Теперь Вентура вел спор один на один с Фисасом, тот весь напрягся, – снова они сошлись лицом к лицу.
– Политическая власть.
– Есть области, где власть доставляет большее удовольствие. Например, интеллектуальная власть. Или в психологии. Или в любви. Но власть. Власть – единственное, что придает жизни смысл.
– Власть против кого? Если встать на эту точку зрения, то мир делится на тех, кто дает пинком под зад, и тех, кому дают пинком, даже если им это не нравится.
Фисас развел руками, словно отказываясь от какой бы то ни было ответственности за то, как устроен мир.
– Зад! Под зад! Не надо говорить грубости. Вентура, дорогой, прочти нам лучше твои стихи, наверняка славные.
– Не уверен, что помню их наизусть.
– Не криви душой. Конечно, помнишь.
Взгляда Луисы он не выдержал. Глаза были нужны ему, чтобы прочитать стихи на странице своей памяти.

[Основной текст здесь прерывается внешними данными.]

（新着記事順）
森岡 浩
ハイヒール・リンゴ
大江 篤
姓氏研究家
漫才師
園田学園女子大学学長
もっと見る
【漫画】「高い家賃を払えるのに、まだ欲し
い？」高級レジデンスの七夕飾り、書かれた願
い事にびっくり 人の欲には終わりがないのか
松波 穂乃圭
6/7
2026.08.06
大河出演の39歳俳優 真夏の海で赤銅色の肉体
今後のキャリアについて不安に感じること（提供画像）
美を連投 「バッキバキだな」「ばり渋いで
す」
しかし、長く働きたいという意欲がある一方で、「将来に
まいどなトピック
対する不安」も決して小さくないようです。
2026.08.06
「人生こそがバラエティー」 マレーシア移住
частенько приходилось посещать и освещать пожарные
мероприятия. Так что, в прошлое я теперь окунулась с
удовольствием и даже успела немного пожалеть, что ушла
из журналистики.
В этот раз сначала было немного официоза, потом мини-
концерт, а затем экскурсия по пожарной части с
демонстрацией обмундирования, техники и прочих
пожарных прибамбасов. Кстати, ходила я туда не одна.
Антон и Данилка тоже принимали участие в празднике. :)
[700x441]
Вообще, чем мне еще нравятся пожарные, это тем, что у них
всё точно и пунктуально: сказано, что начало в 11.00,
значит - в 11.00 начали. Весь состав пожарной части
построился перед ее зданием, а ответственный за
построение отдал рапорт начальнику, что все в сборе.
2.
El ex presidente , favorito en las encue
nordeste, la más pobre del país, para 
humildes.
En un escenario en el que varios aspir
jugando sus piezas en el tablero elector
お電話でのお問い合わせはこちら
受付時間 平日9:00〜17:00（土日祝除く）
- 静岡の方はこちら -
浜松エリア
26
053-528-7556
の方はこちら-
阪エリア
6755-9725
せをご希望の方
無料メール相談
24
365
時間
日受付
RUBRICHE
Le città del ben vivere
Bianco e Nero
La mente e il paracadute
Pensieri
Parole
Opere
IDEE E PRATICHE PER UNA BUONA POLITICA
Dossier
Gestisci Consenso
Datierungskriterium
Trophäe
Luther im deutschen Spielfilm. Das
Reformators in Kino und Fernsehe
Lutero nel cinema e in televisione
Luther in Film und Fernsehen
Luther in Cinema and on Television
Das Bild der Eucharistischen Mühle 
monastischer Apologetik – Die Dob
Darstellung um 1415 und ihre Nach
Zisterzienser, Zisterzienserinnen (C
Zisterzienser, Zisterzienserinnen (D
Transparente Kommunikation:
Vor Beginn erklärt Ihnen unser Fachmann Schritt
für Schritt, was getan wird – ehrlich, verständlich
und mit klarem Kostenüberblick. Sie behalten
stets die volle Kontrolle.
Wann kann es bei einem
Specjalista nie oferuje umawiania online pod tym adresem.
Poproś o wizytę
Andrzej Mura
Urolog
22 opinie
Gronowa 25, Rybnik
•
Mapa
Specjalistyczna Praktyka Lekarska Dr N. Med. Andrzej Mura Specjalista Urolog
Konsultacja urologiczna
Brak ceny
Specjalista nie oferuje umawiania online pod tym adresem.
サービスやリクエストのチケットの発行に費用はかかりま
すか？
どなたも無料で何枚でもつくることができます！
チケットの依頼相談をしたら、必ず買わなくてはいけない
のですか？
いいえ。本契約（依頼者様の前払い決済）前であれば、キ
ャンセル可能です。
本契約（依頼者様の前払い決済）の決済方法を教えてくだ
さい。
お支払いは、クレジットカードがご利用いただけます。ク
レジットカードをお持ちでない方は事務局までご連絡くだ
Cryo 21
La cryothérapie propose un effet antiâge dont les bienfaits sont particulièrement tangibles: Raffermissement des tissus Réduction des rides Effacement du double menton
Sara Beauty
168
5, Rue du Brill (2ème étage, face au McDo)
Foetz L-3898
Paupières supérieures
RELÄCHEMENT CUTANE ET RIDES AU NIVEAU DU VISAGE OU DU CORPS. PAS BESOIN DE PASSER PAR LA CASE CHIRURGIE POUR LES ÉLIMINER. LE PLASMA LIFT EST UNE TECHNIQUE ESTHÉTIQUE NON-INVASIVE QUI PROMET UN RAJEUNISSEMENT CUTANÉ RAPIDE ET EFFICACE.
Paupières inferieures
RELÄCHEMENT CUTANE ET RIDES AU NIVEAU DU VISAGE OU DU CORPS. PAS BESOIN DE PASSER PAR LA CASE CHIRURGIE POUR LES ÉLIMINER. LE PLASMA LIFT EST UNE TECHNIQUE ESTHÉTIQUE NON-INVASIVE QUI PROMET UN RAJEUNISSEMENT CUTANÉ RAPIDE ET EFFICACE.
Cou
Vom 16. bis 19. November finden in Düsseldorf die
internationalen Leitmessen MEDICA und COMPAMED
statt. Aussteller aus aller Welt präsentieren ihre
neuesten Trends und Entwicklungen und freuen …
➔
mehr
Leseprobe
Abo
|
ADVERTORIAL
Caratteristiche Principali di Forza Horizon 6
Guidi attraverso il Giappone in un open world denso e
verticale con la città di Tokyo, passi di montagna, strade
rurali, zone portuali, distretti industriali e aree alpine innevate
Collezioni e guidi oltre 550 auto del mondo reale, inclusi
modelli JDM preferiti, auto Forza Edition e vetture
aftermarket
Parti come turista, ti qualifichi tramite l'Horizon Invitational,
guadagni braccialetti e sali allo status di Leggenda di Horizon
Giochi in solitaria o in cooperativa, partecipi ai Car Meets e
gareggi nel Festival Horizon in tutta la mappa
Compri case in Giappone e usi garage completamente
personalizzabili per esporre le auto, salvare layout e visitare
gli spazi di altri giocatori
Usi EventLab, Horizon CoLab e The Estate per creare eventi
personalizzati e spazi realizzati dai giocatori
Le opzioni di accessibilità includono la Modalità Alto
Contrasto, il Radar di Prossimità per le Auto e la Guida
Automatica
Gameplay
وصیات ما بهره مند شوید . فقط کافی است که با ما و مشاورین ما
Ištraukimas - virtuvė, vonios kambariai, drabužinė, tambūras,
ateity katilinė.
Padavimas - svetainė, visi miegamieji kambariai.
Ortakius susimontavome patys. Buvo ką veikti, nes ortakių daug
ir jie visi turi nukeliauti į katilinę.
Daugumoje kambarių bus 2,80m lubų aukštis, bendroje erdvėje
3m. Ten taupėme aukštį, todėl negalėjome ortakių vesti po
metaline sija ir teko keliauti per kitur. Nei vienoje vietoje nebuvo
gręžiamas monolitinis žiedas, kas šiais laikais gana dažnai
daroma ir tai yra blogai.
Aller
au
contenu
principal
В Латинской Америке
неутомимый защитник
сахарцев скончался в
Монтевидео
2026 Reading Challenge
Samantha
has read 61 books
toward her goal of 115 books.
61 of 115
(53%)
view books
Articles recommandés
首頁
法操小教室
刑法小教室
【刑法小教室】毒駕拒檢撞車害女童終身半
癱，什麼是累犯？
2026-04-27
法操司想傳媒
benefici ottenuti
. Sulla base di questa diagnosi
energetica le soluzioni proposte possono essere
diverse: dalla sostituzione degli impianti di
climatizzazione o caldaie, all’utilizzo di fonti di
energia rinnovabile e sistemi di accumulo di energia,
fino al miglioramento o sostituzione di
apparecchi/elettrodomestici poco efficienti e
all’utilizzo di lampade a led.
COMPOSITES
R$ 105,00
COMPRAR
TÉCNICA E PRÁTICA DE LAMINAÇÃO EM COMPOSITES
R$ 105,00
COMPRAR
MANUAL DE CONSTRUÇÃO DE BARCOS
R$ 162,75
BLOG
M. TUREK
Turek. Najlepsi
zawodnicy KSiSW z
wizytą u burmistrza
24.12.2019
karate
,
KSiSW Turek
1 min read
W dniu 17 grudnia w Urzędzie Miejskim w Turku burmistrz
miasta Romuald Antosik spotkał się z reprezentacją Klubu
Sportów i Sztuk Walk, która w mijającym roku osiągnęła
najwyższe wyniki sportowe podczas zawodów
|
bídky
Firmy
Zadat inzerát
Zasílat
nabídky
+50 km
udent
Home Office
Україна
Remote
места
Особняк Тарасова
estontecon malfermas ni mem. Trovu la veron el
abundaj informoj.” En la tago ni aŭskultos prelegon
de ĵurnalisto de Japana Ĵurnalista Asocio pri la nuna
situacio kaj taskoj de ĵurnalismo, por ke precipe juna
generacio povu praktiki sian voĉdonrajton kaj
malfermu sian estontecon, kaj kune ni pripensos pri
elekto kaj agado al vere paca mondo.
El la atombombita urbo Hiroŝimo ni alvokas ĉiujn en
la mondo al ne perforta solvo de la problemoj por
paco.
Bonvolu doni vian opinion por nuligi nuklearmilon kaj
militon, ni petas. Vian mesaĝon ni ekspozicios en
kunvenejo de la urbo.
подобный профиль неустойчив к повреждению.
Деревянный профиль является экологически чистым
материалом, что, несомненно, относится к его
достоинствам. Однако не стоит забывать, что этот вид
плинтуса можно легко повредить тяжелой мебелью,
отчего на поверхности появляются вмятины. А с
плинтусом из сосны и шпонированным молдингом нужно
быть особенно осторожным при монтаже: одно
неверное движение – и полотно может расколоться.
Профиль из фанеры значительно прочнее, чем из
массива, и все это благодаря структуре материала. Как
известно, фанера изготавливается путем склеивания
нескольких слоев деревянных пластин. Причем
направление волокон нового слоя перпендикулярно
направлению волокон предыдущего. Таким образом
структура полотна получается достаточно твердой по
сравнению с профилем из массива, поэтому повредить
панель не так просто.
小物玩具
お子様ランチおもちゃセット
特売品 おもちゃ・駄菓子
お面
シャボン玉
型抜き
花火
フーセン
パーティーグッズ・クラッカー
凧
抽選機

– Я прочту кусочки, но… те, в которых заложен смысл:
Он ведет утонченную беседу
с вами, эмансипированными женщинами,
и предлагает сыграть в канасту,
и обличает цинично банальность,
которой страдаете вы, мелкие
буржуа, такие умные, но обреченные
сыграть короткую роль класса пограничного.
– Пошли, Тони.
Луиса сказала, глядя на Вентуру в упор, и прочла в его взгляде вопрос: разве я это заслужил? Да, ты это заслужил. Луиса ответила взглядом и поднялась, взяла под руку Тони Фисаса, не знавшего, куда девать глаза, а потому не отводившего их от стакана, который он сжимал свободной от Луисы рукой, и так, не отрывая взгляда от стакана, пошел за Луисой и за стаканом, оставив Вентуру в кругу разом приунывшей компании.
– Я все-таки дочитаю стихи, если не возражаете.
Никто не решился возразить.
Вечер тоже граничит с ночью,
и вы нежно целуете его в губы,
как того мальчишку на свиданьях,
что прерывались папашей ровно в десять,
ибо он был воспитан в старинном духе
и привык думать, что ночь всегда порочна,
особливо – для непорочных.
А мальчик,
смотри, уже лысый и в очках – верно, плохо видит,
он вам предлагает домой вернуться,
еще минуту длится радость встречи,
но всему приходит конец, и вы расходитесь,
а улыбка с лица не сходит,
пока не рухнешь устало на стул перед зеркалом
и поймешь, что опять обманула ночь, как всегда, не дала ответа.
Вентура взглядом проводил до двери Луису и Тони, поднимавшихся вверх по ему одному видимой лестнице, меж тонувших в полумраке столиков, официантов и лиц, с любопытством следивших за каблуками Александры Великой, которые отбивали дробь и совсем заглушили музыку.
– А пианист-то!..
– Что с пианистом?
– Ты не слышал, что сказал Фисас. Он играл Момпоу. Воспользовался свободной минуткой и играл Момпоу.
Жоан молча кивал, словно раздавленный грузом мыслей, мысли были тяжкими, наверняка обо мне, о Луисе и о Тони. Не переживай так за меня, переживай лучше за себя, за свое чувство достоинства вполне взрослого человека, которое эта жестокая сцена подвергла испытанию.
– Куда отправились эти двое?
Вопрос Ирене был вполне логичен.
– В постель.
– Ради бога, Вентура, не говори гадости.
Мерсе вскочила, подбородок у нее дрожал.
– Ладно, ладно. Успокойтесь. Успокойтесь все. Ничего страшного не произошло.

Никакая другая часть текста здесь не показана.